Interview Danielle Svetcov

The Children’s Book Review

In debut middle-grade author Danielle Svetcov’s Parked, a friendship forms between two unlikely middle school characters and offers readers alternating and affecting perspectives on the social issues of poverty and homelessness. Readers will readily nibble away bit-by-bit at the story until they reach the coveted tender heart of things. We talked to Danielle about why she chose to write this particular story, as well as discussing some of her favorite children’s books, and also got some hot tips for aspiring authors.

Danielle, Parked is your debut novel, but you are in no means a newbie to the world of literature and writing. You have written for The New York Times, U.S. News & World ReportThe Chicago Tribune Magazine, and others before becoming a literary agent. How did these combined experiences shape you and guide you into writing Parked 

Danielle Svetcov: You left off letters! The writing I love most and have done the longest is letter-writing: friendly and professional. Nothing is more satisfying to me than a well-written note (sent or received). I recently descended to the garage to dig through boxes of old letters, as I’ve been wracking my brain for things to say and show in my upcoming school visits for PARKED. I thought old letters might provide some damning but amusing evidence of my child mind. Instead, I discovered that I haven’t grown up at all! I still want the bottom bunk, the night-light on, and warm juice when I’m sick. But, really, to your question: those years of journalism taught me that there are no lone wolves. That is: no one writes by herself. No one goes untouched by the blood-red pen of the editor. Everyone gets sloppy and lost at some time and needs to be fished out of the deep end by someone(s) else. Journalism also taught me to just pick up the phone, cop to my stupidity and collect the answers required to tell the story. Representing writers marries my love of letter-writing with the phone chutzpah and the insistence on answers. Writing fiction is the photo-negative to all the above — when all the interviews and talk still leave me wondering…

Parked is full of friendship and food—two of your favorite things. A friendship forms between two unlikely middle school characters and offers readers alternating and affecting perspectives on the social issues of poverty and homelessness. Why did it feel important to you to write this particular story?
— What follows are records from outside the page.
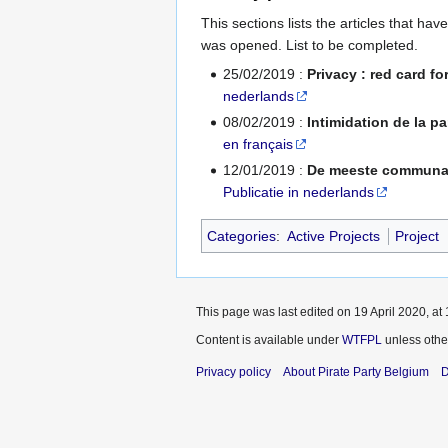
This sections lists the articles that h
was opened. List to be completed.
25/02/2019 :
Privacy : red card fo
nederlands
08/02/2019 :
Intimidation de la pa
en français
12/01/2019 :
De meeste communaut
Publicatie in nederlands
Categories
:
Active Projects
Project
This page was last edited on 19 April 2020, at 
Content is available under
WTFPL
unless othe
Privacy policy
About Pirate Party Belgium
D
When I was a kid, the going adult message about haggard-looking people living on the streets or in vans or in their mom’s basements well-passed-the-age-of-40 was: “don’t look,” and, also, “that’ll never happen to you, so don’t worry.” I worried. I worried a lot. I didn’t understand why that would “never happen” to me. Why would it happen to anyone? The adult message gave me no peace. To achieve peace, the kid version of me needed more information. WAY more. Fast forward four decades. I’m walking in San Francisco’s Marina District. I’m a big walker. I like city hikes because I get to see how people live and snatch snippets of conversations I’d never otherwise hear. On city walks, I let myself wonder: how does the family in the brown house feel about living next to the family in the neon orange house; who gets the bedroom under the gable and does she ever pretend she’s in a scene from Little Women; and how hard do mom and dad work to live in a house that big, and do they ever resent it? So, I’m walking in the Marina District on a stunning spring day, asking these questions, when I pass a line of vans – beat-up vans with million-dollar views of the Golden Gate Bridge. I stop, turn 360 degrees, and come up with the idea of PARKED right then and there. Maybe. I don’t actually remember. I took that walk every other day for about 1.5 years, so it may be that the idea for PARKED actually came on slowly, after repeated sightings of the vans. Either way, the “I wonder” questions mounted. And the kid version of me who needed WAY more information about why living at the margins would never happen to me, started having a detailed conversation with the adult version of me on the subject. And then the conversation turned into a story. And the story turned into a book. A kid – me then, others now – needs a story to make sense of reality.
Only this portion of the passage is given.